Zudem haben die Zentralbanken den Kampf gegen die Inflation zur Priorität Nummer eins erklärt. Ihre Massnahmen werden denn auch zu einer Abschwächung der Nachfrage und entsprechend der Wirtschaftsaktivität führen. Die zentrale Frage dabei bleibt, ob es den Zentralbanken gelingen wird, die Inflation zu bekämpfen, ohne eine Rezession auszulösen. Das Risiko, dass eine «sanfte Landung» misslingt und eine zu restriktive Geld­politik eine starke Verlangsamung der Wachstums­dynamik oder gar eine Rezession verursacht, ist hoch.
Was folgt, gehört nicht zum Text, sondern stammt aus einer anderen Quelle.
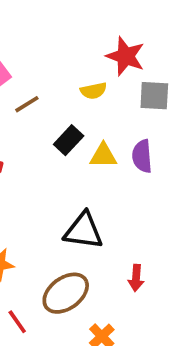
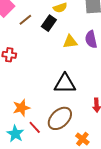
black rectangle: (69, 140) -> (49, 23), moved
red line: (17, 322) -> (35, 127), moved

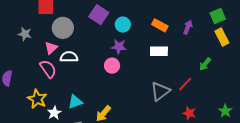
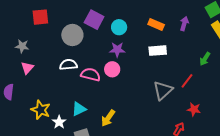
gray circle: (63, 28) -> (72, 35), moved
pink triangle: (51, 48) -> (27, 68), moved
pink semicircle: (48, 69) -> (91, 74), moved, turned -36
Damit verschieben sich die Sorgen der Anlegerinnen und Anleger von Inflationsängsten hin zu Wachstumssorgen.

Die Weichen sind gestellt

Auch wenn die Inflationsbekämpfung für die US-Noten­bank oberste Priorität hat, hat ihr Chef, Jerome Powell, durchblicken lassen, dass das Wirtschaftswachstum im Auge behalten wird. Damit ist eine Pause bei den Zinserhöhungen im Herbst nicht komplett auszuschliessen, auch um zu beobachten, wie sich die höheren Zinsen auf die Realwirtschaft auswirken.

Wir erwarten, dass die US-Notenbank die Leitzinsen entschlossen in einen Bereich führen wird, der die Nach­frage deutlich abschwächt. Deshalb gehen wir von einem Leitzins nahe bei 3% bis Ende Jahr aus. Zudem hat das Fed damit begonnen, die Bilanz zu verringern, was den Zugang zu billigem Geld zusätzlich erschwert. Die EZB startet ebenfalls mit der Normalisierung der Geldpolitik: Das Anleihenaufkauf-Programm wird beendet und mehrere Zinserhöhungen werden folgen. Die Schweizer Nationalbank dürfte dann ebenfalls die Leitzinsen erhöhen.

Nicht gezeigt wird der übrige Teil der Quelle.